> ABOUT THIS EXERCISE:
A faithful copy of every record is needed here. Images must not appear in it.

Records from a data source
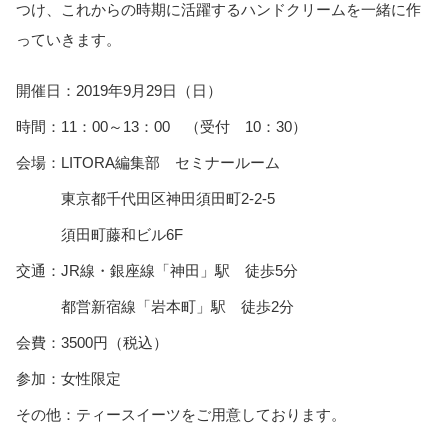
つけ、これからの時期に活躍するハンドクリームを一緒に作
っていきます。
開催日：2019年9月29日（日）
時間：11：00～13：00 （受付 10：30）
会場：LITORA編集部 セミナールーム
東京都千代田区神田須田町2-2-5
須田町藤和ビル6F
交通：JR線・銀座線「神田」駅 徒歩5分
都営新宿線「岩本町」駅 徒歩2分
会費：3500円（税込）
参加：女性限定
その他：ティースイーツをご用意しております。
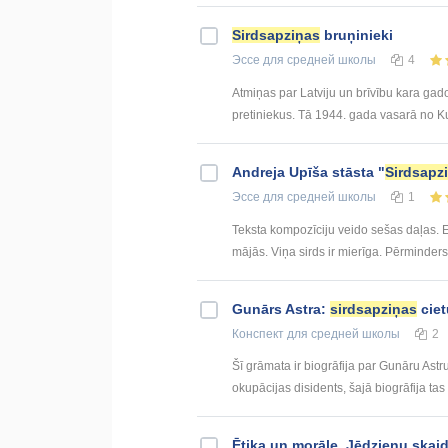
Sirdsapziņas
bruņinieki
Эссе
для средней школы
4
Atmiņas par Latviju un brīvību kara gad
pretiniekus. Tā 1944. gada vasarā no Kur
Andreja Upīša stāsta "
Sirdsapz
Эссе
для средней школы
1
Teksta kompozīciju veido sešas daļas. Ek
mājās. Viņa sirds ir mierīga. Pērminders 
Gunārs Astra:
sirdsapziņas
cie
Конспект
для средней школы
2
Šī grāmata ir biogrāfija par Gunāru Astr
okupācijas disidents, šajā biogrāfija tas ir
Ētika un morāle. Jēdzienu skai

> ANSWER SECTION:
つけ、これからの時期に活躍するハンドクリームを一緒に作
っていきます。
開催日：2019年9月29日（日）
時間：11：00～13：00 （受付 10：30）
会場：LITORA編集部 セミナールーム
東京都千代田区神田須田町2-2-5
須田町藤和ビル6F
交通：JR線・銀座線「神田」駅 徒歩5分
都営新宿線「岩本町」駅 徒歩2分
会費：3500円（税込）
参加：女性限定
その他：ティースイーツをご用意しております。
Sirdsapziņas
bruņinieki
Эссе
для средней школы
4
Atmiņas par Latviju un brīvību kara gad
pretiniekus. Tā 1944. gada vasarā no Kur
Andreja Upīša stāsta "
Sirdsapz
Эссе
для средней школы
1
Teksta kompozīciju veido sešas daļas. Ek
mājās. Viņa sirds ir mierīga. Pērminders 
Gunārs Astra:
sirdsapziņas
cie
Конспект
для средней школы
2
Šī grāmata ir biogrāfija par Gunāru Astr
okupācijas disidents, šajā biogrāfija tas ir
Ētika un morāle. Jēdzienu skai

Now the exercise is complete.